A UBRAFE (União Brasileira de Feiras e Eventos de Negócios), em uma parceria estratégica com o Sebrae, acaba de anunciar o lançamento do workshop online Inteligência Artificial Aplicada a Feiras e Eventos. A iniciativa é totalmente desenhada para a capacitação de profissionais das empresas associadas que buscam integrar as soluções de IA em suas estratégias macro, rotinas operacionais e processos de negócios, acelerando a transformação digital do mercado de Live Marketing e eventos corporativos.
Com uma grade curricular distribuída em quatro blocos de aulas virtuais e ao vivo, o treinamento abordará desde os conceitos fundamentais da inteligência artificial até as engrenagens de construção de agentes de IA. A proposta pedagógica preza por uma abordagem prática e totalmente customizada para as dores e a realidade logística do setor de feiras de negócios. O conteúdo foi modularizado para atender colaboradores de diferentes departamentos e níveis de senioridade técnica, oferecendo uma bússola estratégica sobre como utilizar a tecnologia para turbinar a produtividade interna, otimizar custos e escalar os resultados das organizações. As transmissões acontecerão nos dias 1º, 2, 6 e 7 de julho de 2026, sempre das 17h às 19h.
O cronograma de aprendizado foi estruturado da seguinte forma:
Aula 1: Introdução e modelos de IA;
Aula 2: Ferramentas e aplicações práticas;
Aula 3: Elaboração de prompts;
Aula 4: Construção de agentes de IA.
Indo além das tradicionais exposições teóricas, a capacitação agregará benefícios tangíveis de consultoria para as marcas participantes. O pacote inclui um diagnóstico de maturidade digital customizado, trazendo recomendações técnicas específicas para o ecossistema de cada empresa, além de duas sessões gratuitas de mentoria individual com o time de especialistas do Sebrae. O objetivo dessas sessões é sanar gargalos e orientar a implementação das ferramentas na prática pós-curso. “Os eventos presenciais continuam sendo uma das ferramentas mais poderosas para a criação e gestão de relacionamentos comerciais.
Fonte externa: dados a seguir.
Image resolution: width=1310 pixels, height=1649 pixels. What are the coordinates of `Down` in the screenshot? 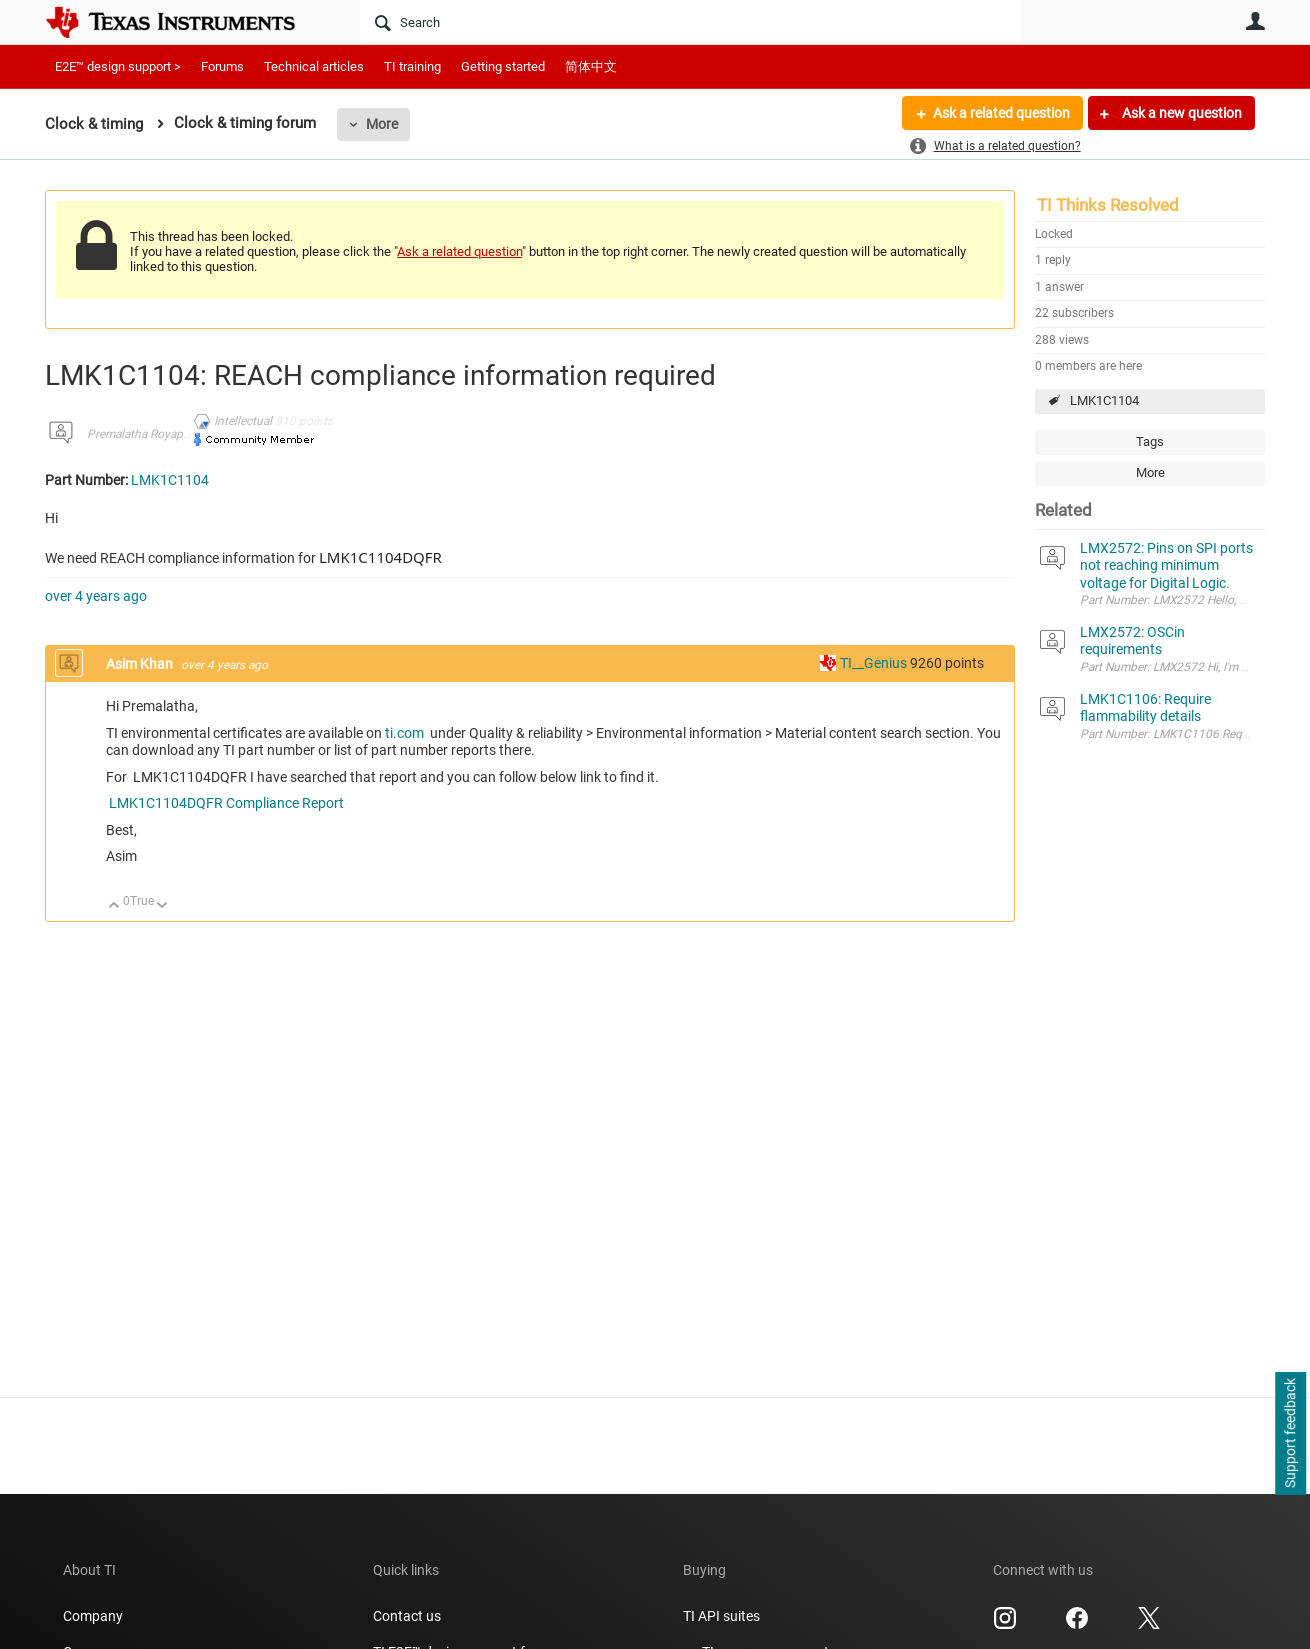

Nesse cenário, a Inteligência Artificial surge como uma aliada estratégica, capaz de ampliar a eficiência operacional, otimizar processos e potencializar os resultados de toda a cadeia de eventos”, avalia Paulo Octávio Pereira de Almeida, conhecido no mercado como P.O., diretor executivo da UBRAFE.
Ao término da jornada educacional, as empresas e profissionais receberão uma certificação oficial chancelada pelo Sebrae, chancelando o ganho de competitividade e o preparo para as novas demandas de mercado. “A iniciativa reforça o compromisso da entidade em promover conhecimento, inovação e competitividade para o setor de feiras e eventos de negócios, estimulando a adoção de tecnologias que impulsionam a transformação digital das empresas”, pontua Paulo Ventura, presidente da UBRAFE.
O investimento para a inscrição é de R$ 800,00 por CNPJ, benefício exclusivo para o quadro de associados da UBRAFE. Cada organização parceira possui liberdade para inscrever o volume de colaboradores que julgar necessário para alinhar à sua estratégia interna de desenvolvimento. Como o foco prevê interatividade e acompanhamento consultivo, as vagas para o projeto são estritamente limitadas.